Pendekatan Nilai Ambang
Pendekatan ini digunakan untuk zat0zat yang non-karsinogenik genitoksik. Penentuan end point karakterisasi bahaya melalui:
  • No Observed Effect Level (NOEL)
  • No Observed Adverse Effect Level (NOAEL)
  • Lowet Observed Adverse Effect Level (LOAEL)
  • Dengan memperhitungkan faktor keamanan
  • Menghitung Acceptable Daily Intake (ADI). ADI = (NOEL at NOAEL at LOAEL) / faktor kemanan
  • Faktor keamanan nilainya 1-10000, namun yang biasa digunakan 100 untuk penggunaan jangka panjang atau 500 untuk penggunaan jangka pendek. FK 100 artinya 10 untuk variabilitas hewan-manusia, 10 untuk variabilitas antar manusia, maka faktor keamanannya = 10 x 10 = 100. FK pangan umumnya 100, namun bila data pengujian sangat meyakinkan maka FK bisa kurang dari 100.


 ADI adalah jumlah maksimum BTP dalam mg/Kg BB yang dapat dikonsumsi setiap harinya selama hidup tanpa menimbulkan efek merugikan terhadap kesehatan (mg/Kg BB/hr). ADI dapat dieproleh dari uji toksisitas pada hewan, perlu kehati-hatian dalam pemanfaatan data ADI untuk menghitung batasan penggunaan maksimum BTP.
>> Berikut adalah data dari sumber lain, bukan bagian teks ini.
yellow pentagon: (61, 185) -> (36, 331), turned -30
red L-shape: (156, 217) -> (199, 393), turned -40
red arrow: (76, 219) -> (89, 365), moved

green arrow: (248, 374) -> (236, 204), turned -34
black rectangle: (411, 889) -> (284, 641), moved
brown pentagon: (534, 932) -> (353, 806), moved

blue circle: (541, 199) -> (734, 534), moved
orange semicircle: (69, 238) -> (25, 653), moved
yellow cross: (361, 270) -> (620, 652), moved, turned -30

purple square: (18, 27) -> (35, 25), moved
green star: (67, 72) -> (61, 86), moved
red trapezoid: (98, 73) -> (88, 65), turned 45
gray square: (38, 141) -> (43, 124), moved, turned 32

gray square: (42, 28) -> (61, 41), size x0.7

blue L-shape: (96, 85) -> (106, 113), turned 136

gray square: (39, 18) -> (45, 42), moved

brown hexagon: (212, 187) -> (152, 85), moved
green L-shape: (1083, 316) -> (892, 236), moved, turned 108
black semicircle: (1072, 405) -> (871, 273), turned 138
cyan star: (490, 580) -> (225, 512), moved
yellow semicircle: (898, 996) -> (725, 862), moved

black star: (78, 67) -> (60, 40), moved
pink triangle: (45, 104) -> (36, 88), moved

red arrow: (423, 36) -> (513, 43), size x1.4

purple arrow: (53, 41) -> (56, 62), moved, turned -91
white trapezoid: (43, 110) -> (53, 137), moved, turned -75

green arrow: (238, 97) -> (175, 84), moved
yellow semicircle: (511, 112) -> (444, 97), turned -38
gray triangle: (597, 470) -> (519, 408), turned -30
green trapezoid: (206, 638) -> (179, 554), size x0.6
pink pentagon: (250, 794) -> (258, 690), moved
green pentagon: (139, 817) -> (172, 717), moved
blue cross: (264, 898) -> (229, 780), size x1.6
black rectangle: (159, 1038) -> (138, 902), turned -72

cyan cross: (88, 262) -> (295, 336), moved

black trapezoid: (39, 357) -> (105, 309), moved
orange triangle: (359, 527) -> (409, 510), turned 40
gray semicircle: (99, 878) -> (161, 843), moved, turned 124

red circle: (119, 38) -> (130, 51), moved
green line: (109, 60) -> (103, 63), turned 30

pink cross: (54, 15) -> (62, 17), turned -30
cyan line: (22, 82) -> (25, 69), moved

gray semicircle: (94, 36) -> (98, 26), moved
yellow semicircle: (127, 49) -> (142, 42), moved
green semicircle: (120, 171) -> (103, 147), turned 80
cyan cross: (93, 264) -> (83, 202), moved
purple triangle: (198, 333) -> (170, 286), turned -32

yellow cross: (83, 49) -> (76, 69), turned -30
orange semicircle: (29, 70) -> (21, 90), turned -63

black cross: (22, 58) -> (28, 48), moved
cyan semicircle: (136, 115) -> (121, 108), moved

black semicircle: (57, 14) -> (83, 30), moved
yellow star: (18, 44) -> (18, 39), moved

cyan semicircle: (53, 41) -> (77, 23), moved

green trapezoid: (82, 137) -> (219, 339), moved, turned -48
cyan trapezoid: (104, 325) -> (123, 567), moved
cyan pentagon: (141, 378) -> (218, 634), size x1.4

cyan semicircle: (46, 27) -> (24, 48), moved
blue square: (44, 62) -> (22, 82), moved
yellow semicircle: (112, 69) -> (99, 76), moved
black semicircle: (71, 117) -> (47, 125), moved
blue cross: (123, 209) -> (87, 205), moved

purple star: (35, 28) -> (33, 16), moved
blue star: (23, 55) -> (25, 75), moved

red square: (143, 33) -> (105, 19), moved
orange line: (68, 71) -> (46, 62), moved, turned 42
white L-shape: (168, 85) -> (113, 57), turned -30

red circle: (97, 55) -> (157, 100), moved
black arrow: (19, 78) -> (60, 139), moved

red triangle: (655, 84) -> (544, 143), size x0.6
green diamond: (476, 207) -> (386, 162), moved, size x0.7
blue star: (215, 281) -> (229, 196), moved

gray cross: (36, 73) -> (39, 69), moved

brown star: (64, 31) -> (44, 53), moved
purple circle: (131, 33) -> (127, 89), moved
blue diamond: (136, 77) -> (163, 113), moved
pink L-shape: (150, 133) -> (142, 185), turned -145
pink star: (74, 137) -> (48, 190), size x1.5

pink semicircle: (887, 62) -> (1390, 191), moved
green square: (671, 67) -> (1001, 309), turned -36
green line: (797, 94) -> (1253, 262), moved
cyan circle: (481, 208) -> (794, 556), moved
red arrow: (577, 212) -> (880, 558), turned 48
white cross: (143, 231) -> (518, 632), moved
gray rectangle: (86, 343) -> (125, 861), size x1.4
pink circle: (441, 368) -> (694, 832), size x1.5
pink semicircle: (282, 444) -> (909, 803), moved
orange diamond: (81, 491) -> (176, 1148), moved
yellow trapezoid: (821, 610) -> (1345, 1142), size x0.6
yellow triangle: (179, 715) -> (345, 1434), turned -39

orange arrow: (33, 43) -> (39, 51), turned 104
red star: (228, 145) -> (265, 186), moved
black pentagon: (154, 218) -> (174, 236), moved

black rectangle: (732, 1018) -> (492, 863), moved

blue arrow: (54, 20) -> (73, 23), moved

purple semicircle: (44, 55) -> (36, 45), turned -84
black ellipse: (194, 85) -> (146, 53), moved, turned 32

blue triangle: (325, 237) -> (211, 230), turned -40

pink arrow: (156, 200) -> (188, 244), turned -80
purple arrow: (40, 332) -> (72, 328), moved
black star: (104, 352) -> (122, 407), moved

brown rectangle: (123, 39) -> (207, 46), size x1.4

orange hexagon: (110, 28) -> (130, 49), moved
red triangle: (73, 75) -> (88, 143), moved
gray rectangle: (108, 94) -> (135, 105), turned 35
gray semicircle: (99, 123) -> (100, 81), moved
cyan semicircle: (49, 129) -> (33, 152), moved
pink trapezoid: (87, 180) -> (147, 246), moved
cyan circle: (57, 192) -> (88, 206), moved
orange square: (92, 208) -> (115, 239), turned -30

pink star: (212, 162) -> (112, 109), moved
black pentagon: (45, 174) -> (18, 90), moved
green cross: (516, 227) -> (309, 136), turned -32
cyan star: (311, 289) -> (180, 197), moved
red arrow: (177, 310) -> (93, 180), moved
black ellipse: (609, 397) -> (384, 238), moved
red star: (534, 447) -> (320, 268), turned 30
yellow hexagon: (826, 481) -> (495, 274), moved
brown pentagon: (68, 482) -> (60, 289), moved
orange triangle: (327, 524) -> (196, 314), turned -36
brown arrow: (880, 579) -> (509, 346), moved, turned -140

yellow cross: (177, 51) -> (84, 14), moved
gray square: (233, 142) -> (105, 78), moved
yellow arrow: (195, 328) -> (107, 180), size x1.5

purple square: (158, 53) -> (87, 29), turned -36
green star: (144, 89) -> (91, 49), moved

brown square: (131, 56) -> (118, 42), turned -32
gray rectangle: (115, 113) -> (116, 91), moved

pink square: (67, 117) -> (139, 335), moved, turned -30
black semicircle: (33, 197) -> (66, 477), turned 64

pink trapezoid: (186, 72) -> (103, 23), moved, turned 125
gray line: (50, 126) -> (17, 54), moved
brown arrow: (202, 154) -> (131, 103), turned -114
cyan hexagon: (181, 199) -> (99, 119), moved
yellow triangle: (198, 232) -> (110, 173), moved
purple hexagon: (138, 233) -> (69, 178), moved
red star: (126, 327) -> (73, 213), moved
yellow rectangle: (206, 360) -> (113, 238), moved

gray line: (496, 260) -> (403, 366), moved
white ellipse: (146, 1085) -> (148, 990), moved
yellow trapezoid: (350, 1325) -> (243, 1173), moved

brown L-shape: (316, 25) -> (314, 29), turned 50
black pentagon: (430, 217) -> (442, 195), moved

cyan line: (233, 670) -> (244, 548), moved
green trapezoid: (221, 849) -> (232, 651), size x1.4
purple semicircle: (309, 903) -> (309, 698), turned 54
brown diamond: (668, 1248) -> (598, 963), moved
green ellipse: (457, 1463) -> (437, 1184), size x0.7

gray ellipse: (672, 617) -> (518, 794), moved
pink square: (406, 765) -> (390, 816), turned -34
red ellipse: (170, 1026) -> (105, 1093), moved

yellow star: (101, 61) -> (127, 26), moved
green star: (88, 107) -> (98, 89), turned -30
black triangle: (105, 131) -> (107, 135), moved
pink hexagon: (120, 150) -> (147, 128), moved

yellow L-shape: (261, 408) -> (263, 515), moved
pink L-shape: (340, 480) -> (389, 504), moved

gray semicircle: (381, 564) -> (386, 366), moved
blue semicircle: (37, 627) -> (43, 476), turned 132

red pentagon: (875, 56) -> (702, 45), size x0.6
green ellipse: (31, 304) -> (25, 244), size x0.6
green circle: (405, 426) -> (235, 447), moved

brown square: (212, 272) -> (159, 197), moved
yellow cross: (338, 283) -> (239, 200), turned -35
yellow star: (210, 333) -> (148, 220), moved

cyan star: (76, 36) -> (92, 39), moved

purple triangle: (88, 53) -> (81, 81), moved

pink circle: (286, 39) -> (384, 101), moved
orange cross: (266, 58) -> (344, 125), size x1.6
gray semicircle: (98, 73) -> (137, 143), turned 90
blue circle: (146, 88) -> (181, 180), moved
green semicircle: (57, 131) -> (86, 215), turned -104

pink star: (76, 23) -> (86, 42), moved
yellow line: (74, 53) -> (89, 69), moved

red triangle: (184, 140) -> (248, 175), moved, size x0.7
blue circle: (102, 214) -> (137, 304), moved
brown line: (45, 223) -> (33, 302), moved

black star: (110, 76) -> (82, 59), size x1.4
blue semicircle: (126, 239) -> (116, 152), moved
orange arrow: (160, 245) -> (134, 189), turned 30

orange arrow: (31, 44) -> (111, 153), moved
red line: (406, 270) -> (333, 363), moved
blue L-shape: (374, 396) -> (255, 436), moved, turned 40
Penilaian paparan adalah evaluasi kualitatif dan atau kuantitatif mengenai tingkat asupan yang dapat terjadi. Metode penilaian paparan dapat dilakukan dengan:
  1. Perkiraan per kapita (pendapatan)
  2. Perkiraan berdasarkan survey asupan makanan
  3. Perkiraan berdasarkan survey "market-basket" (total diet)

Karakterisasi Risiko

Hasil yang diharapkan dari karakterisasi risiko adalah perkiraan kemungkinan efek merugikan terhadap kesehatan dalam populasi termasuk ketidakpastian yang menyertainya.

  • Zat dengan nilai ambang dinilai berdasarkan ADI vs paparan, paparan yang kurang dari sama dengan TDI, maka dapat dinyatakan zero risk.
  • Zat non nilai ambang, dinilai dengan data MOE, maka nilai MOE harus lebih dari sama dengan 10000 pada prosedur ED10/LED10, atau dosis setara T25 pada metode T25.
Manajemen risiko adalah proses dalam mempertimbangkan alternatif kebijakan untuk menerima, meminimalkan atau mengurangi risiko yang telah dinilai dan untuk memilih dan melaksanakan opsi yang sesuai. Manajemen risiko meliputi:
  1. Evaluasi risiko; identifikasi bahaya, pmbentukan komisi penilaian risiko, dan pertimbangan hasil penilaian risiko.
  2. Penilaian opsi manajemen risiko
  3. Implementasi keputusan manajemen
  4. Monitoring dan review
Komunikasi risiko adalah proses interaktif pertukaran informasi dan pendapat mengenai risiko diantara penilai risiko, menejer risiko, dan berbagai pihak terkait.